Tokens are JWTs. You should use a library to generate them. The payload has the contents:
| Field | Required? | Description |
|---|---|---|
| keyId | required | The id of the key used for signing the token. |
| channel | required | The channel name the token works for. Must start with /<app>/private/ or /<app>/public/. |
| pub | optional | true if this token allows publishing. |
| sub | optional | true if this token allows subscribing. Note that sub on a public channel is redundant. |
| presence | optional | An object identifying the user for presence channels. |
| exp | optional | Unix timestamp of when the token should expire. |
jwt.io is useful when debugging JSON web tokens.
Ruby example:
require 'jwt'
token = JWT.encode({
keyId: "PSIDv4ADyV6V9fQ2BgJZ",
channel: "/fRP0y2aVpYCKiW6PIFOK/public/messages",
pub: true
}, "aWvMCPXnV599u6hJ71YJqAKSz0t0Lihs09DM92xS")If using a key/secret for auth:
$ curl -u <keyId>:<keySecret> -H "Content-Type: application/json" -d '{text:"hello"}' https://pp.instructure.com/channel/<app>/private/users/123/messagesUsing a token for auth:
$ curl -H "Authorization: Token <token>" -H "Content-Type: application/json" -d '{text:"hello"}' https://pp.instructure.com/channel/<app>/private/users/123/messagesTo subscribe to private channels, you must specify authentication information. This is easiest to do by using the Pandapush client:
<script src="https://pandapush.hostname/client.js"></script>const CHANNEL = "/applicationid/private/foo"; // sent by server
const TOKEN = "..."; // sent by server
client = new Pandapush.Client("https://pandapush.hostname/push");
client.subscribeTo(CHANNEL, TOKEN, function(message) {
console.log("got message!");
});The Pandapush client is also a Faye client, and supports all the method described in the Faye documentation.
Presence is a feature you can use to signal to a group of subscribers
to a channel who else is subscribed to that channel. Presence channels
begin with /presence/, and when a user subscribes to a presence
channel, they must have a presence object in their token that has
at least an id field. For example, the token may be an encoded JWT of:
{
"keyId": "PSIDv4ADyV6V9fQ2BgJZ",
"channel": "/fRP0y2aVpYCKiW6PIFOK/presence/generaltalk",
"sub": true,
"presence": {
"id": "user1",
"name": "Joe",
"avatar_url": "https://gravatar/foo"
}
}When the client subscribes to the channel /fRP0y2aVpYCKiW6PIFOK/presence/generaltalk
using the given token, all other subscribers to that channel will receive a
notification:
{
"subscribe": {
"user1": {
"id": "user1",
"name": "Joe",
"avatar_url": "https://gravatar/foo"
}
}
}"Joe" will also receive a callback similar to the one above, but with all users currently subscribed to that channel.
When Joe disconnects, all other users will receive a message:
{
"unsubscribe": {
"user1": null
}
}Presence data should be kept small, as it is persisted in redis in memory.
The standalone docker image uses an embedded redis process and sqlite for storing application metadata, but you don't want that in production.
You can specify one or more redis hosts with the REDIS_HOSTS environment variable.
Pass hostname:port pairs, separated by commas.

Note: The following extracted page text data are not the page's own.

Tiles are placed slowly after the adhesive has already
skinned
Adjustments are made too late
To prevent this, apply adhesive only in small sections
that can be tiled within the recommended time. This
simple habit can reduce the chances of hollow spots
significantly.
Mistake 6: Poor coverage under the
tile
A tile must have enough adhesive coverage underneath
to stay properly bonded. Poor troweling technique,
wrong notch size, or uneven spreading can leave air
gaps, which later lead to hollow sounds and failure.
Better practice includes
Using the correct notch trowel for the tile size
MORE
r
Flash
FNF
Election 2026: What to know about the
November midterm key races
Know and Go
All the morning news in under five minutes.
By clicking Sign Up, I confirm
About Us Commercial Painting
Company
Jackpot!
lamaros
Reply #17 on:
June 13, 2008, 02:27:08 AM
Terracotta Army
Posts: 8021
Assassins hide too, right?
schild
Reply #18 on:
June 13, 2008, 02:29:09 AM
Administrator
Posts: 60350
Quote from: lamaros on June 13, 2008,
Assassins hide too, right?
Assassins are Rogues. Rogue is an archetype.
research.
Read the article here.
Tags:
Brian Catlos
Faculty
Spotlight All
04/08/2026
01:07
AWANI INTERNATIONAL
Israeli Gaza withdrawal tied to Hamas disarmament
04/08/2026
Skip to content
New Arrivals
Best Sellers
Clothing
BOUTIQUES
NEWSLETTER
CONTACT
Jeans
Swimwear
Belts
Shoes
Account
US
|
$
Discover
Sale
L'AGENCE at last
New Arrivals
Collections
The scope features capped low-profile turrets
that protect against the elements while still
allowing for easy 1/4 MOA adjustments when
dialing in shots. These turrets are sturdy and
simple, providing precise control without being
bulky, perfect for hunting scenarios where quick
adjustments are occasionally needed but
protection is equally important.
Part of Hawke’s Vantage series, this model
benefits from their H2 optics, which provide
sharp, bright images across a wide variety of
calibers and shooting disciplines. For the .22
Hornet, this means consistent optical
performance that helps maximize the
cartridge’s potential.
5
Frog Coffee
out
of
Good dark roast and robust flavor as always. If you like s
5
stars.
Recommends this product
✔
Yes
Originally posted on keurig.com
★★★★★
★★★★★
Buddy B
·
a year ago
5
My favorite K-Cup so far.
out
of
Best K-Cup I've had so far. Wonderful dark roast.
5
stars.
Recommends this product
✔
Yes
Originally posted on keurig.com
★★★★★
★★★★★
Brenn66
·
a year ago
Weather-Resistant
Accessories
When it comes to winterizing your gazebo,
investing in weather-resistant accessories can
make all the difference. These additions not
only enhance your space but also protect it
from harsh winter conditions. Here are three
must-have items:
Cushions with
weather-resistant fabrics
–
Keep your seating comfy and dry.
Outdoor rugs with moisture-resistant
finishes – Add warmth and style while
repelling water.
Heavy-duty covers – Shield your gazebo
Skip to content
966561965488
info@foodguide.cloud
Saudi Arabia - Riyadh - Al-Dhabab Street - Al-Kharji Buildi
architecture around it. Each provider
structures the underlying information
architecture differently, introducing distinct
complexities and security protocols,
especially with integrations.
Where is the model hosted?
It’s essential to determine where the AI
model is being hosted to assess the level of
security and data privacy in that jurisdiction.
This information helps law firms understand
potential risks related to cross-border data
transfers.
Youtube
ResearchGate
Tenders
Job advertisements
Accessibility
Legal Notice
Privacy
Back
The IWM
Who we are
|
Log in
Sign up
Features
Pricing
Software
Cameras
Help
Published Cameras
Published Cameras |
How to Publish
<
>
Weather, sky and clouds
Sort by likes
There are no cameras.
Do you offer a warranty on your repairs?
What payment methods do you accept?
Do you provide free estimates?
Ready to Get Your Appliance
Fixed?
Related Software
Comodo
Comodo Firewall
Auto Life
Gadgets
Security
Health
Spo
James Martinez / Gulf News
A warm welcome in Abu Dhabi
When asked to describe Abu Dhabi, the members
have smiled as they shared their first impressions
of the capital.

You can specify a postgres database to use with the following environment vars:
DATABASE=postgres
DATABASE_ADDRESS=<host or ip>
DATABASE_PORT=<port>
DATABASE_USERNAME=<username>
DATABASE_PASSWORD=<password>
DATABASE_NAME=pandapush
Initialize the database (and apply further migrations) with the following command run inside one of your pandapush containers:
knex --knexfile server/knexfile.js migrate:latest
Note that this is not a "Push Notification" service like for iOS and Android. There do appear to be some open-source Faye clients for iOS and Android, but I have not tested any of them.